Some years ago I came by the 2-volume Dictionary of Evangelical Biography (1730-1860) which I admit is a bit obscure. But I thought I’d trawl its pages for entries on Swedish Christians to learn more about its notable figures and history. We’ll take the series alphabetically.
Fredrik Olaus Nilsson (1809-1881) was a key figure in the development of religious freedom in Sweden due to his fierce commitment to the Baptist cause.
Born into a nautical family, when hard times struck FO turned to the sea. One one voyage down the Atlantic coast of the US, Nilsson’s ship was caught in a fierce storm and they feared for their lives and Nilsson turned to God for protection.
Surviving the storm and arriving safely in New York, Nilsson spent the next few years working for the New York Tract Society. In 1839 Nilsson returned to Sweden and began working for the American Seaman’s Friend Society as an evangelist to sailors in the port city of Gothenburg.
1845 would be prove to be a key year for Nilsson. He both married Ulrica Olson and was introduced to Baptist theology. In 1847 Nilsson travelled to Germany in order to be baptised. The following year Nilsson, who had made another trip to Germany to be ordained as a Baptist minister, together with his wife and a handful of friends started the first Baptist church in Sweden. This did not go down too well with the Lutheran establishment.
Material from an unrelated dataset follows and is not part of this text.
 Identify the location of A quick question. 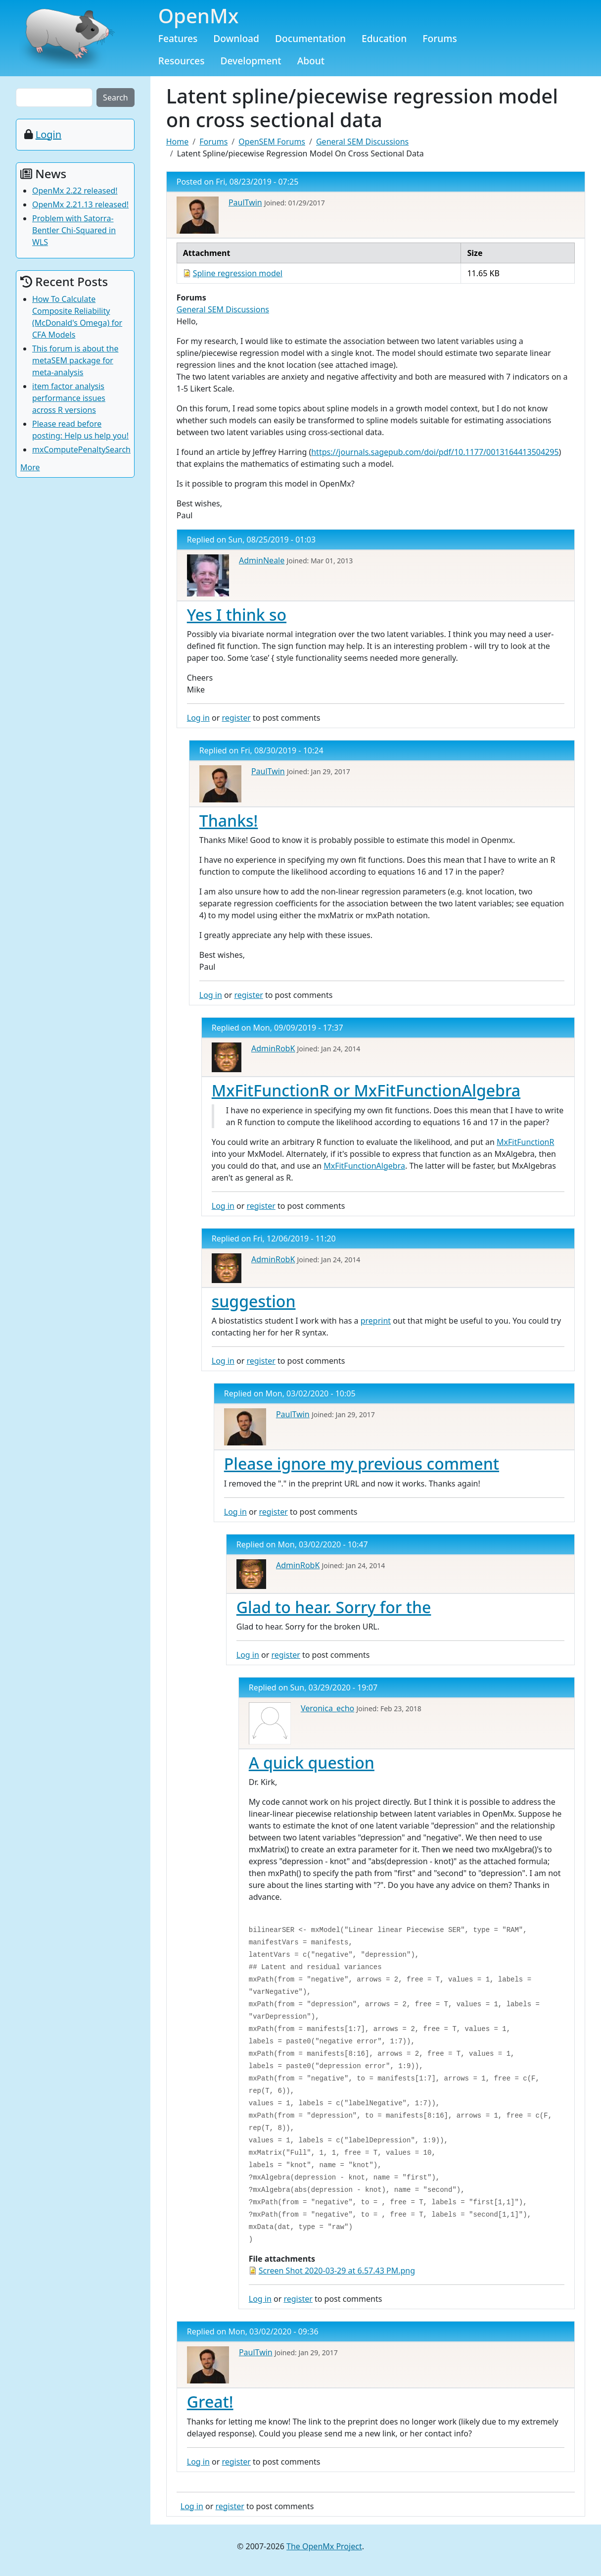
(311, 1762).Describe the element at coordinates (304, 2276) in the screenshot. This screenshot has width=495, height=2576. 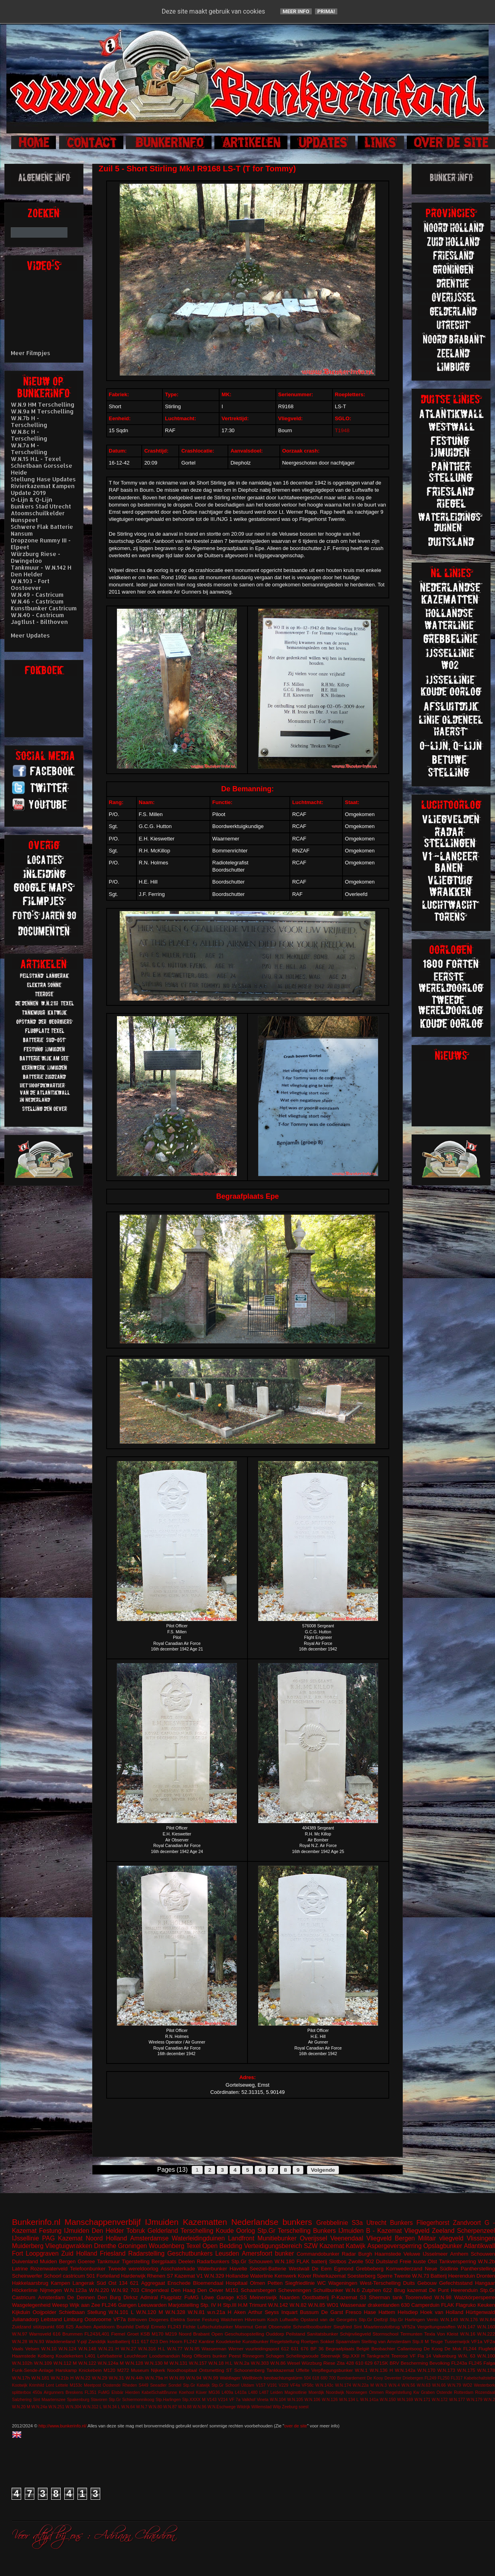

They were persecuted, imprisoned and in 1850 Nilsson was banished from Sweden. His exile, despite an appeal to the King of Sweden, drew the attention of the evangelical world and pressure began to mount for greater religious freedom in Sweden.
After a short stint in Denmark, Nilsson returned to America where he worked as a missionary-pastor among Swedish immigrants where they would spend the next eight years.
In his absence the Baptists had grown considerably and by 1860 when Nilsson returned to Sweden, they numbered some 4500. Nilsson again appealed to the crown and the new King ended his banishment and relaxed the laws on the church.
That year, for the first time, it became legal for Swedish citizens to leave the Church of Sweden, so long as they joined another Christian body acknowledged by the government, and only after they had met their Lutheran parish priest for counselling.
He spent the next eight years in Gothenburg and established the Baptist church in the city which is still in existence today and led by my friend Johnny Lithell. However he made one final return to the US and settled in Minnesota where he pastored but was caught up in controversy as he began to pursue unorthodox teachings. However writing to a friend just four days before his death in 1881 he said,
Have had great temptations to forsake everything in religion. But the Lord is faithful and will not let us be tempted beyond our strength. With him is grace and love. Jesus Christ is my only hope, on that Rock will I rest, who has saved me. May the Lord help me to the last.